Cuango, or Kwanoo. See Congo.
Cucuta, San Jose de, a town in the Colombian dep. of Santander, on the Rio Zulia, 35 miles S. of Puerto Villamizar by rail. It was rebuilt after the earthquake of 1875. Pop. 10,000. - Rosario de Cucuta, to the SE., has also large plantations of coffee and cacao. Pop. 6000.
Cuddalore (Kudalur or Gudulur), the chief town in South Arcot, on the Coromandel or east coast of India, 16 miles S. of Pondicherry. It has a large trade by land with Madras in oils, indigo, and sugar, and exports grain by sea. Cuddalore, for 77 years British, was in 1758 taken by the French, but finally ceded to Britain in 1785. Pop. 53,000.
Cuddapah, a town 161 miles NW. by rail of Madras. Pop. 18,982.
Cuenca (Kwen-ka), a decayed city of Spain, 85 miles ESE. of Madrid, stands 2960 feet above sea-level, at the confluence of the Jucarand Huecar. It has a very interesting cathedral (1177-1669). Pop. 10,300. - Area of province of Cuenca, 6726 sq. m.; pop. 251,000.
Cuernavaca (Kweravah'ka), capital of the Mexican state Morelos, 40 miles S. of Mexico City. Near it is the famed teocalli of Xochicalco. Pop. 17,000.
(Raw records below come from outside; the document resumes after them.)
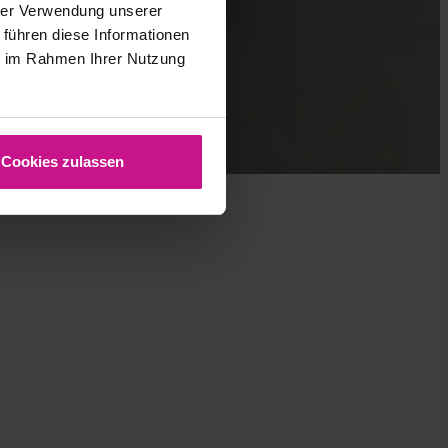
hrer Verwendung unserer
 führen diese Informationen
ie im Rahmen Ihrer Nutzung
Cookies zulassen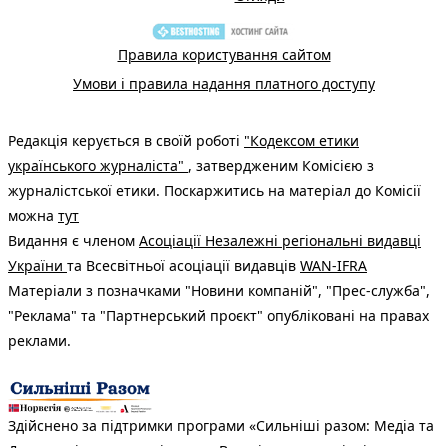
Правила користування сайтом
Умови і правила надання платного доступу
Редакція керується в своїй роботі
"Кодексом етики
українського журналіста"
, затвердженим Комісією з
журналістської етики. Поскаржитись на матеріал до Комісії
можна
тут
Видання є членом
Асоціації Незалежні регіональні видавці
України
та Всесвітньої асоціації видавців
WAN-IFRA
Матеріали з позначками "Новини компаній", "Прес-служба",
"Реклама" та "Партнерський проєкт" опубліковані на правах
реклами.
Здійснено за підтримки програми «Сильніші разом: Медіа та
Culiacan', a city of Mexico, on the Rio de Culiacan, 100 miles SE. of Sinaloa. Pop. 11,000.
Cullen, a fishing-town of Banffshire, on the Moray Firth, 67 miles NW. of Aberdeen by railway (1885). Backed by the conical Bin Hill (1050 feet), it has a harbour (1817-34), a cruciform parish church, and Cullen House, a seat of the Earl of Seafield. A royal burgh since about 1200, Cullen unites with Elgin, etc, to return one member. Pop. 4100.